Her yeni yıla giriş olumsuzlukların sıfırlanacağı, kötülüklerin yok olacağı hissiyatını verir bize. Sanki sihirli bir değnek değecek beklediğimiz tüm güzellikler bizi hemen bulacak gibi düşünürüz. İhtiyacımız olan para, aradığımız aşk, peşine düştüğümüz sağlık, huzur, neşe gibi hayalini kurduğumuz ne varsa talep olarak yeni yıla yükleriz. Halbuki bir önceki yıl içinde aynı beklentilere girip gidişini büyük bir sevinçle karşılayan biz değilmişiz gibi. Yeni yıla girerken kararlar almak, isteklerimizi kağıda yazmak gibi ritüeller ise çok eskilere Antik Yunan’ a kadar dayanıyor. O dönemlerde senenin ilk ayı başlangıç ve bitişlerin tanrısı olarak kabul edilen Janus’a adanırmış. İnsanlar iyi olacaklarına dair söz verirlermiş. Bizlerde belki bu geleneğin devamı olarak yeni yıl için hep yeni kararlar almıyor muyuz? Spora başlayacağım, yeni bir dil öğreneceğim, işimi değiştireceğim gibi. Oysa bu kararların çoğundan Şubat ayında vazgeçmiş oluyoruz. Güzel hayalleri gerçekleştirmek ve bunu çevreye yaymak için daha çok çaba harcayacağımız bir yıla kavuşuruz umarım. İyi olmayı seçtiğimiz, iyilikte yarıştığımız bir yılı yaşarız dilerim.

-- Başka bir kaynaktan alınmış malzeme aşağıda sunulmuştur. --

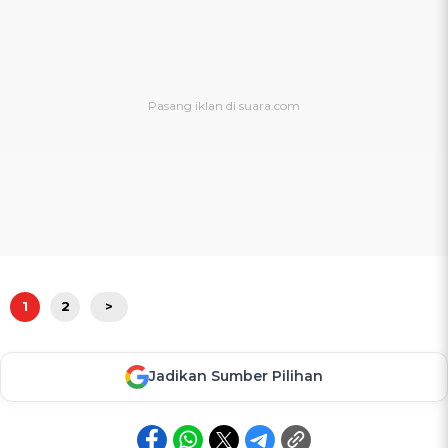
1
2
>
Jadikan Sumber Pilihan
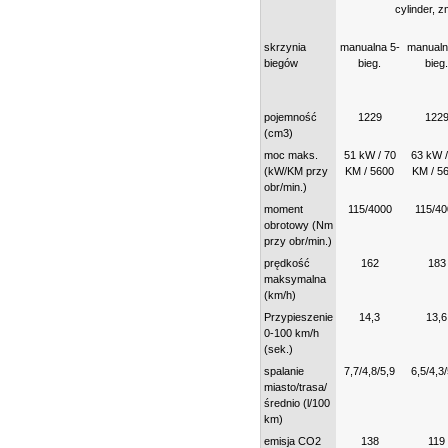
cylinder, 
skrzynia
manualna 5-
manualn
biegów
bieg.
bieg.
pojemność
1229
122
(cm3)
moc maks.
51 kW / 70
63 kW /
(kW/KM przy
KM / 5600
KM / 5
obr/min.)
moment
115/4000
115/40
obrotowy (Nm
przy obr/min.)
prędkość
162
183
maksymalna
(km/h)
Przypieszenie
14,3
13,6
0-100 km/h
(sek.)
spalanie
7,7/4,8/5,9
6,5/4,3
miasto/trasa/
średnio (l/100
km)
emisja CO2
138
119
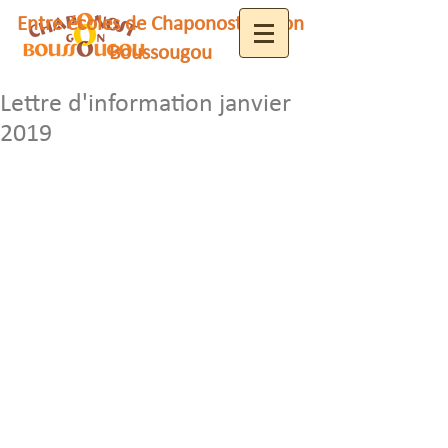
Entre écoles de Chaponost et Gon
Boussougou
Lettre d'information janvier
2019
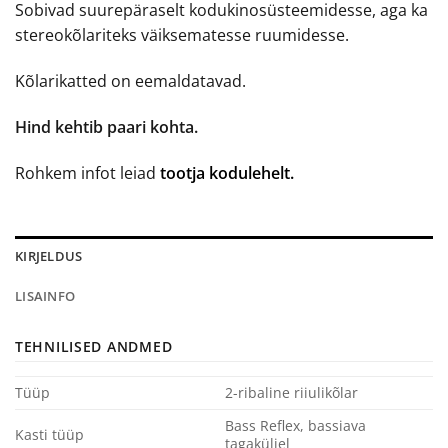
Sobivad suurepäraselt kodukinosüsteemidesse, aga ka
stereokõlariteks väiksematesse ruumidesse.
Kõlarikatted on eemaldatavad.
Hind kehtib paari kohta.
Rohkem infot leiad
tootja kodulehelt.
KIRJELDUS
LISAINFO
TEHNILISED ANDMED
Tüüp
2-ribaline riiulikõlar
Bass Reflex, bassiava
Kasti tüüp
tagaküljel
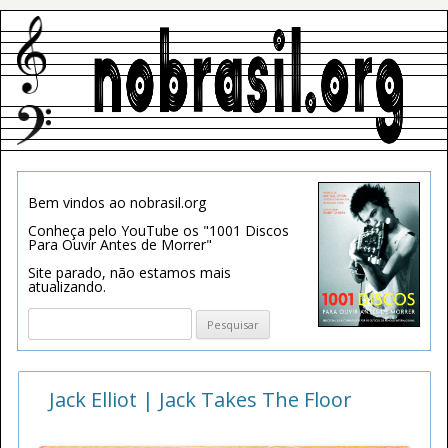
Bem vindos ao nobrasil.org
Conheça pelo YouTube os "1001 Discos
Para Ouvir Antes de Morrer"
Site parado, não estamos mais
atualizando.
Pesquisar
por:
Jack Elliot | Jack Takes The Floor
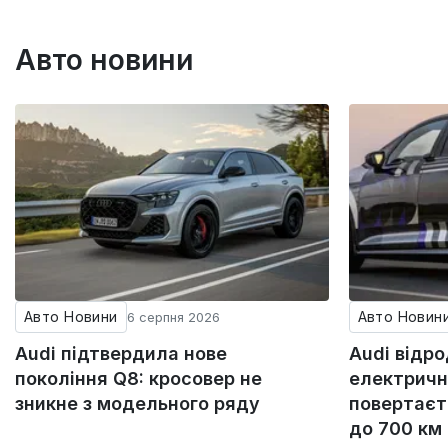
Авто новини
Авто Новини
Авто Новин
6 серпня 2026
Audi підтвердила нове
Audi відр
покоління Q8: кросовер не
електричн
зникне з модельного ряду
повертаєт
до 700 км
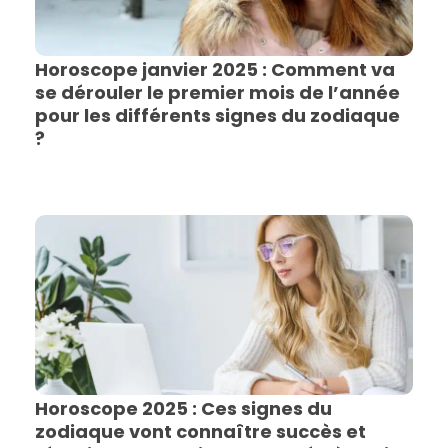
Horoscope janvier 2025 : Comment va
se dérouler le premier mois de l’année
pour les différents signes du zodiaque
?
Horoscope 2025 : Ces signes du
zodiaque vont connaître succès et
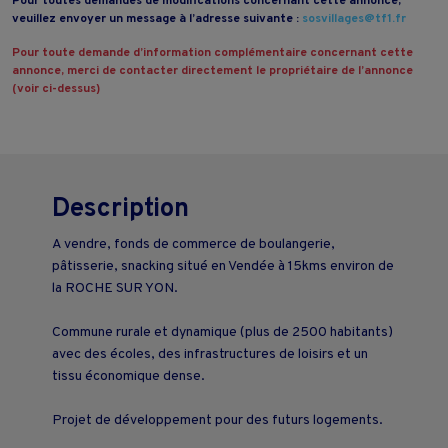
Pour toutes demandes de modifications concernant cette annonce,
veuillez envoyer un message à l’adresse suivante :
sosvillages@tf1.fr
Pour toute demande d’information complémentaire concernant cette
annonce, merci de contacter directement le propriétaire de l’annonce
(voir ci-dessus)
Description
A vendre, fonds de commerce de boulangerie,
pâtisserie, snacking situé en Vendée à 15kms environ de
la ROCHE SUR YON.
Commune rurale et dynamique (plus de 2500 habitants)
avec des écoles, des infrastructures de loisirs et un
tissu économique dense.
Projet de développement pour des futurs logements.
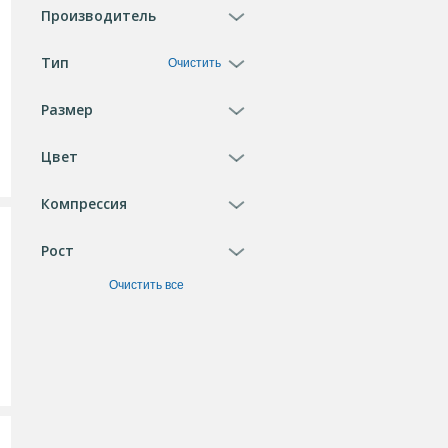
Производитель
Тип
Очистить
Размер
Цвет
Компрессия
Рост
Очистить все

Eski yılda ise kaybettiğimiz çok şey oldu. Yok yere canına kıyılan, nedeni –faili bulunamayan çocuklar öldürülen, tecavüze uğrayan kadınlar, iş cinayetleri, terör olayları, nedensiz savaşlar, canına kıyılan, acı verilen hayvanlar. Kaybedilen insanlıklar, vicdanlar, hoşgörüler…
Yeni yıl dilerim ki umutlar kazandırsın bize. Umut beraberinde isteği, azmi de getirir. Sonrasında ise mutlu olduğumuz ama kimseye de zarar vermediğimiz isteklerimize kavuşalım. Kinimiz, nefretimiz, kavgamız varsa hepsinin üstünü örtelim. İyi olalım, faydalı olalım. Güçlü olalım ama gücümüz bize onu hora kullanma isteği vermesin. Ne yapıyorsak iyiden, haklıdan, doğrudan yana yapalım.